Could anyone here suggests me any solution or alternate to solve the above said problem? (Example code will be highly appreciated).
Or atleast could give me a short example which convertes a source code directory into an ARFF file. (If it is possible).
If not possible what could be the possible reason
Any alternate solution (except WEKA) where I can use the same set of functions on a source code.
It is not clear, what is your goal? Do you want to classify the source code files, or find the files which are contains any bug, or what?
As I imagine, you want to extract features from each source file, and represent it with an instance. Then you can apply any machine learning based algorithm.
Here, you can find a java example, how can you construct an arff file from java:
https://weka.wikispaces.com/Creating+an+ARFF+file
But, you have to define your task specific features and extract it from each source code files.

Convert NA values to ? automatically while loading

Is there a way to automatically convert NA values to ? in weka while loading .csv files?
Or do we have to use some other script/program to either replace them with ? or a blank space before loading into weka.
Any help or suggestions are welcome.
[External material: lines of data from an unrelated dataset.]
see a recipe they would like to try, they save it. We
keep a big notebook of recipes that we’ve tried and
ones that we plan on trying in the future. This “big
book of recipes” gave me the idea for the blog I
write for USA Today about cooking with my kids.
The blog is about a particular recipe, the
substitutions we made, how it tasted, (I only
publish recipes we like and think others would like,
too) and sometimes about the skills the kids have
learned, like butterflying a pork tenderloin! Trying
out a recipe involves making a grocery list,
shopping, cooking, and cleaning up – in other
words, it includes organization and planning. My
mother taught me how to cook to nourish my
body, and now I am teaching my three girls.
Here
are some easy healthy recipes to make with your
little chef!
Thanks
Unfortunately I do not believe Weka has a way to do this conversion. This is the case because Weka's native format is .arff files. In .arff files, missing values are denoted with a "?". When a .csv file is loaded, it expects missing values to also be denoted by "?".
Depending on your method of using Weka I suggest:
For the Weka GUI, use "find and replace" in a simple text editor to change "NA" to "?" before loading the .csv into Weka.
For the Weka Java API, write a method to preprocess your ".csv" file before handing it over to the Weka .csv loader.